A code reviewer that works like a review panel instead of one model skimming a diff. A few specialist agents read the code the way a senior reviewer would: they grep, open files, follow a reference into another module. Then a stronger model checks everything they flagged against the real code before any of it reaches you.
Built on the Pi SDK (@earendil-works/pi-coding-agent)
with OpenRouter as the provider, so pointing it at a different model is a one-line change.
input (git diff | file | directory)
│
├─ Tier 1: four hunter agents, run in parallel, on a cheap model (gemini-3.5-flash)
│ readability, structure/maintainability, correctness, security
│ each gets read-only tools (read/grep/find/ls), explores the code,
│ follows references across files, and reports what it finds
│
├─ dedup (plain, deterministic)
│
└─ Tier 2: one judge agent, on a strong model (claude-opus-4.8)
re-reads the cited code, confirms or throws out each finding,
fixes the severity when it's wrong, and writes the actual fix
→ CLI report (also --json and --markdown)

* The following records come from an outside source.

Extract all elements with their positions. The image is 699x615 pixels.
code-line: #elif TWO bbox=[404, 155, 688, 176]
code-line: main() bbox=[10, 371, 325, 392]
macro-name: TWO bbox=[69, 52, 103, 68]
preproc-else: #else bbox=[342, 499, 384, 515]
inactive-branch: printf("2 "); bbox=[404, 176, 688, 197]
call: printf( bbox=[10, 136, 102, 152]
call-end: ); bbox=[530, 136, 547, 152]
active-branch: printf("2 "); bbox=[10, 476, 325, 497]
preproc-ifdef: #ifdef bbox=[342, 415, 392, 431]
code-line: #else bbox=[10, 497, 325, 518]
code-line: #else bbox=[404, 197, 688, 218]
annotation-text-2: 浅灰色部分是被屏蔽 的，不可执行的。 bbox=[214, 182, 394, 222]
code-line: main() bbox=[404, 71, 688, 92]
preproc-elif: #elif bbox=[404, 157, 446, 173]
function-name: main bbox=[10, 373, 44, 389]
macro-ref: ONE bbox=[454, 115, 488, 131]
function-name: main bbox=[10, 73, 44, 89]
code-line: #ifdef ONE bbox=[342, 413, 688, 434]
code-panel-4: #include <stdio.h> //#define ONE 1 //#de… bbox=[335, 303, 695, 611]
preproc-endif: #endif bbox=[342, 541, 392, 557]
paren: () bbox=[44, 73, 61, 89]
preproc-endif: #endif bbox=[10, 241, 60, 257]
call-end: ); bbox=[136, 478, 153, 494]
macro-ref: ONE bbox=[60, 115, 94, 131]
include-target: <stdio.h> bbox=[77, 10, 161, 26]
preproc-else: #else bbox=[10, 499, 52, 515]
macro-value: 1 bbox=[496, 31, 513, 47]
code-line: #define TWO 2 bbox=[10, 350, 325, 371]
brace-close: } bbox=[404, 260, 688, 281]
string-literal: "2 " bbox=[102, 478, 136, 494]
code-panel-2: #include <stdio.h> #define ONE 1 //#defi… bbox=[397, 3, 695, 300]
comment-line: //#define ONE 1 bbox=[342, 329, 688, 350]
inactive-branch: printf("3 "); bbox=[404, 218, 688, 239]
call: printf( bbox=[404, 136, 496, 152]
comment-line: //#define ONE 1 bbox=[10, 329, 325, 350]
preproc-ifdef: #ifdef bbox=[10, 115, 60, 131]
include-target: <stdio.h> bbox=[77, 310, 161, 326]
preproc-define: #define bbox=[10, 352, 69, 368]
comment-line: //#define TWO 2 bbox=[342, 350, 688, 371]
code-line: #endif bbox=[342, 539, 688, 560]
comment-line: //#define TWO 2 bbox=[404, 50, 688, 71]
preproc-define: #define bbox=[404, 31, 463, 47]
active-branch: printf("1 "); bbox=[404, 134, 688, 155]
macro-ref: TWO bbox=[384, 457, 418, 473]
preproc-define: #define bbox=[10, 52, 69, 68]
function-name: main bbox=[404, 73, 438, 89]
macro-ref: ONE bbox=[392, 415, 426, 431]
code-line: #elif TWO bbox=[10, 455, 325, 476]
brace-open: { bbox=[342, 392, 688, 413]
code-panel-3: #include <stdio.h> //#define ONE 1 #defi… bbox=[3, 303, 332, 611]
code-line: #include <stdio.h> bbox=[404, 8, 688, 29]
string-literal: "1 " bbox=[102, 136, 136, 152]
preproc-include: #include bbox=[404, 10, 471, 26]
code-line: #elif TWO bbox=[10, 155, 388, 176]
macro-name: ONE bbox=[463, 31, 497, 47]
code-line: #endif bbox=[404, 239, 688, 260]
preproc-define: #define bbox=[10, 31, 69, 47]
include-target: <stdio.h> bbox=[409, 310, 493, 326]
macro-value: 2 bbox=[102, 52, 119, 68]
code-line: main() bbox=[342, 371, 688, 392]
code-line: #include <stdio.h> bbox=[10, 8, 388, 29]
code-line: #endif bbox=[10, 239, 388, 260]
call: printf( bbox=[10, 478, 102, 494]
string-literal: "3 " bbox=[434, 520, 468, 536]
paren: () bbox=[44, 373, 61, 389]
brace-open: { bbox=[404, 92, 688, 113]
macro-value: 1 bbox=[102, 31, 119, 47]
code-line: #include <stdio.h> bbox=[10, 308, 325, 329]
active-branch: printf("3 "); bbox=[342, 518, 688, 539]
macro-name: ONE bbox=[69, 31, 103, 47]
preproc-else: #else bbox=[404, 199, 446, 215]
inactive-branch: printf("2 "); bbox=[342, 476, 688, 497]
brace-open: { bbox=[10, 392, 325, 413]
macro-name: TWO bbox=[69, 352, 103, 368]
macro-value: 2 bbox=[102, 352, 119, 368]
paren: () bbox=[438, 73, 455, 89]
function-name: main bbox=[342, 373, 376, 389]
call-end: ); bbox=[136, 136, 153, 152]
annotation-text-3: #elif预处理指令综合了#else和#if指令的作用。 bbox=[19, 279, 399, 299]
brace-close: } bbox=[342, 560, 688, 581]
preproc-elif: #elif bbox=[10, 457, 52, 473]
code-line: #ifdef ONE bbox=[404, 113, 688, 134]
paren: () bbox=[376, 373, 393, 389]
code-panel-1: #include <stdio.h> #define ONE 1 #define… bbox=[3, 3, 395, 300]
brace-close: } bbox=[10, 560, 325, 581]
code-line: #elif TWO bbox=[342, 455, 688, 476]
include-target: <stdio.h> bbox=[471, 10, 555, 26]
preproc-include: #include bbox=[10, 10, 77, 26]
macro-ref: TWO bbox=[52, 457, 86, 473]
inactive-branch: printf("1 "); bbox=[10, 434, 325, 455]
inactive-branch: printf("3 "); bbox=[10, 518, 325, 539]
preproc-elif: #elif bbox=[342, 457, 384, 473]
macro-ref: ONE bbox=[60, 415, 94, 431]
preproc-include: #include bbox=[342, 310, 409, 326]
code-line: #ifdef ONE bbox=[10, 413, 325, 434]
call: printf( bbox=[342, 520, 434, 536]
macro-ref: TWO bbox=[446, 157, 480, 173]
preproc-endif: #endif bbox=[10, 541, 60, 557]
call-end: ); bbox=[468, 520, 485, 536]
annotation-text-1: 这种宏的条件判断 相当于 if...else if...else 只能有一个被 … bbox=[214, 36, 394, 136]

The two tiers split the work along the line where recall and precision pull against each other. The cheap model runs wide and is told to over-report; false positives are fine at that stage. The expensive model runs narrow. It only ever sees the deduped shortlist, and its whole job is to reject whatever doesn't hold up against the real code. So you pay frontier prices for the small slice of work that actually needs frontier judgment.
Why agents and not chunk-the-file-and-prompt? Because most real findings depend on context the file itself doesn't contain. Tainted input reaches a sink three files over. A function's contract lives in the module that defines it, not the one that calls it. An agent that can grep and open files reasons about that. A fixed context window can't.
The rubrics aren't my taste talking. They come from Google's Engineering Practices, Robert Martin's Clean Code, and the CWE Top 25 plus OWASP Top 10 for the security pass.
A few deliberate choices, given the 30-60 minute brief:
- The high-volume exploration runs on the cheap model. The expensive model only ever judges the shortlist.
- Each agent's charter and tool set are fixed for the whole run, so the system+tools prefix is byte-identical turn to turn and the provider can cache it. Only the small tail (the scope, the candidate findings) changes.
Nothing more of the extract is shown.